How can we bring the worlds of arts and activism together? What could be efficient proposals for retooling the United Nations? And what are missed opportunities in democratizing former post-Sowjet states? During their residency at the Robert Bosch Academy in Berlin, the Richard von Weizsäcker Fellows work on answers to these and other questions of our time.
“Humanity has entered the most consequential decade of all time. What we do in the next ten years will determine the future of our children and grandchildren – or if they will have a future at all”, says Kumi Naidoo. For the former General Secretary of Amnesty International it is now time to set the course for the future.
For that reason Kumi Naidoo has traveled to Germany alongside other international decision-makers, opinion leaders, and experts. He is one of this year's Richard von Weizsäcker fellows spending a residency of several months at the Robert Bosch Academy in Berlin. During that time the fellows can pursue their individual research beyond their usual professional commitments.
In 2022 their projects range from how to finance the non-profit sector to the relationship between art and activism to exploring the missed opportunities in the relations between the West and former post-Soviet states and understanding how the German nation dealt with the heritage of the Nazi regime and what we can learn from this experience when it comes to building a society built on values like equal citizenship. In the following video statements the fellows introduce themselves and their work.
Kumi Naidoo is a human rights and environmental activist from South Africa. He served as Secretary General of Amnesty International from 2018 to 2020. During his fellowship he wants to reflect on why activism is failing as well as how we can bring the worlds of arts and culture and activism together.
Leila Alieva from Azerbaijan is an affiliate of Russian and East European Studies at University of Oxford’s School of Global and Area Studies. As an expert on the former Soviet Union, European Union and Euro-Atlantic integration, she has been a frequent speaker at international symposia and conferences, including ministerial meetings of the EU and sessions of the European Parliament.
The crises of our time require multilateral solutions and concerted global action.
As a diplomat, politician, and academic from Ecuador, María Fernanda Espinosa has more than 30 years of experience in international organizations, the Ecuadorian government, NGOs and academia. During her fellowship she will work on future scenarios on multilateralism.
US-citizen Erin Ganju is a social entrepreneur and managing director at Echidna Giving, one of the largest private funders in girls’ education in lower-income countries. She leads on managing their portfolio of global investments in adolescent programming and efforts to build a robust ecosystem among implementers, researchers, and other funders in the gender equality in education sector.
We need philanthropy to rise to the global challenges and be able to be a constructive supportive partner to the nonprofit sector.

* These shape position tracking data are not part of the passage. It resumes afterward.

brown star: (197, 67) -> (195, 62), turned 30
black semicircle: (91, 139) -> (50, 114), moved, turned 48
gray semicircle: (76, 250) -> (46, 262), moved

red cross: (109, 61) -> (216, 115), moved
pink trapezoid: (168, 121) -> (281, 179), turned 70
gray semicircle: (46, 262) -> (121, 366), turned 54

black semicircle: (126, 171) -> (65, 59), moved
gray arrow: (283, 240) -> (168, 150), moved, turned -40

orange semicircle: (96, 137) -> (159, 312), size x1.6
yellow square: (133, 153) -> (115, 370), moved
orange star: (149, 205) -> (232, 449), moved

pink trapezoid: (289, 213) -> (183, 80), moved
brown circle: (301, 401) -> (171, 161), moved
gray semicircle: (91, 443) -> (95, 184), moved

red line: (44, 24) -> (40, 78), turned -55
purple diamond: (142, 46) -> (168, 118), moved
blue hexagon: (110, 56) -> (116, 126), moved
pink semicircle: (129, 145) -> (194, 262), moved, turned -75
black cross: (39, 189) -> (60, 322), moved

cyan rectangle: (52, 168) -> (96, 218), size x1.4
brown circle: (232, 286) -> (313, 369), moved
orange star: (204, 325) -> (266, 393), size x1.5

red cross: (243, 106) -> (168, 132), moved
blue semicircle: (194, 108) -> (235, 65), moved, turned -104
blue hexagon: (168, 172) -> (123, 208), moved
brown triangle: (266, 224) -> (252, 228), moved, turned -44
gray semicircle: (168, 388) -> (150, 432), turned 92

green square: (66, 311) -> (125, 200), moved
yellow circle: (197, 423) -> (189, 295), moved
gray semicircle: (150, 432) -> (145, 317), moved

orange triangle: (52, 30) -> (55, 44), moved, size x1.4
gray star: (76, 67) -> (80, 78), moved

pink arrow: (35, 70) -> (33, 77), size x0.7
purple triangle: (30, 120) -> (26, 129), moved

Harsh Mander is a human rights and peace activist, writer, and lecturer. He is Director of the Centre for Equity Studies in India, a research center focused on social and economic justice. Previously, he worked on the highest level in the Indian Administrative Service in Madhya Pradesh and Chattisgarh for almost two decades. In 2002, he retired in protest against the role of the state in the massacre in Gujarat. During his fellowship he will try to understand how the German society dealt with its troubled past of the Nazi regime and how it rebuilt a society based on values like equal cizitenship.